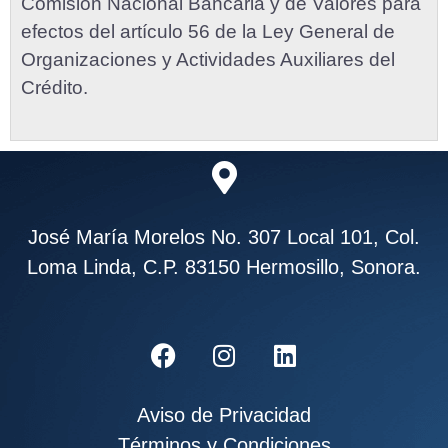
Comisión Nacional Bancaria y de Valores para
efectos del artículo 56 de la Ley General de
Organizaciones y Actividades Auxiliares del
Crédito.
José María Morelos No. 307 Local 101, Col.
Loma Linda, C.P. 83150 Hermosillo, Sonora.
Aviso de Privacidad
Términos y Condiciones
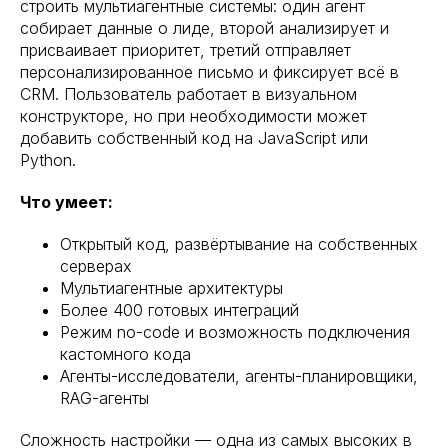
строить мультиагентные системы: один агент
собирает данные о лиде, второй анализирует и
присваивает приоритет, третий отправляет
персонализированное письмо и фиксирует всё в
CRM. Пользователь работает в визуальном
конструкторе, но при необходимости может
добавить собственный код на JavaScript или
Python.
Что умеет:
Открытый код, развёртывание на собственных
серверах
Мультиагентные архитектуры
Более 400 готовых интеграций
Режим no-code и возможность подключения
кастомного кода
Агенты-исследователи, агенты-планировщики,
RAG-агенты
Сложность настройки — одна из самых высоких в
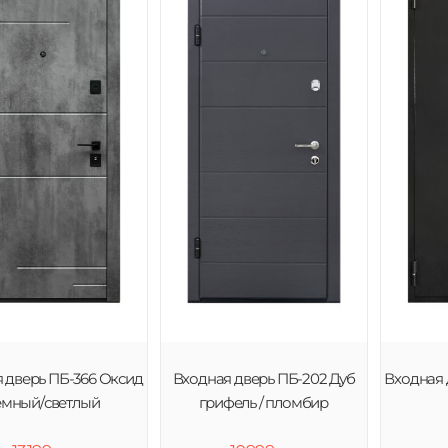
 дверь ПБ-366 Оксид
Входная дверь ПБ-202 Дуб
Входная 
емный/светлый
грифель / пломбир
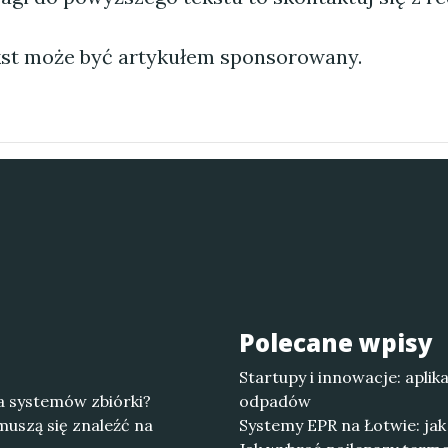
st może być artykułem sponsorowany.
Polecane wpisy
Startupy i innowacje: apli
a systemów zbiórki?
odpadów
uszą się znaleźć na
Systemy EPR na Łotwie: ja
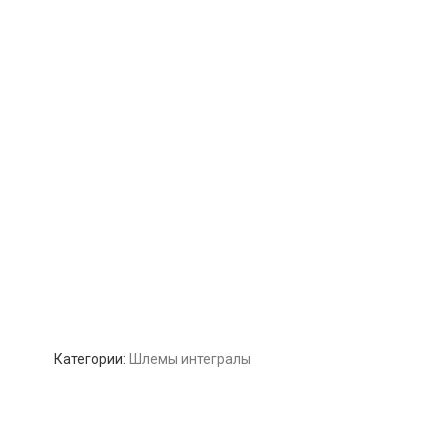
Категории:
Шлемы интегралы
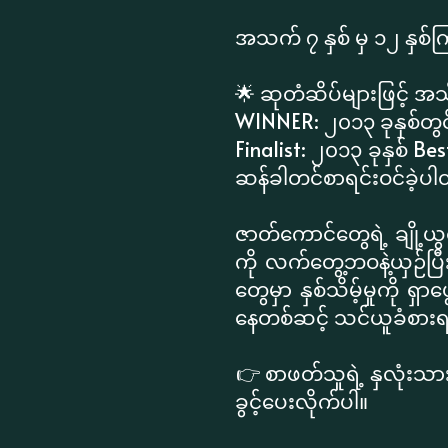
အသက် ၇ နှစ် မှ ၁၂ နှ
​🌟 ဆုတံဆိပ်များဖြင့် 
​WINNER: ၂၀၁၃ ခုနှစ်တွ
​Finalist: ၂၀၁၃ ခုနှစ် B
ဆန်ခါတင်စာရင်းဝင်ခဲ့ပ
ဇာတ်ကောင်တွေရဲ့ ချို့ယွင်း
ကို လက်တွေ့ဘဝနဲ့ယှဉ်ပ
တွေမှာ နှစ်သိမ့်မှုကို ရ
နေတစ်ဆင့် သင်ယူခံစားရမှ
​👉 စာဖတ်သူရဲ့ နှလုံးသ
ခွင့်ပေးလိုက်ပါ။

- [What you need to do]
Filter the data above, keeping only lines that include the string "дверь".

- [Solution]
 дверь ПБ-366 Оксид
Входная дверь ПБ-202 Дуб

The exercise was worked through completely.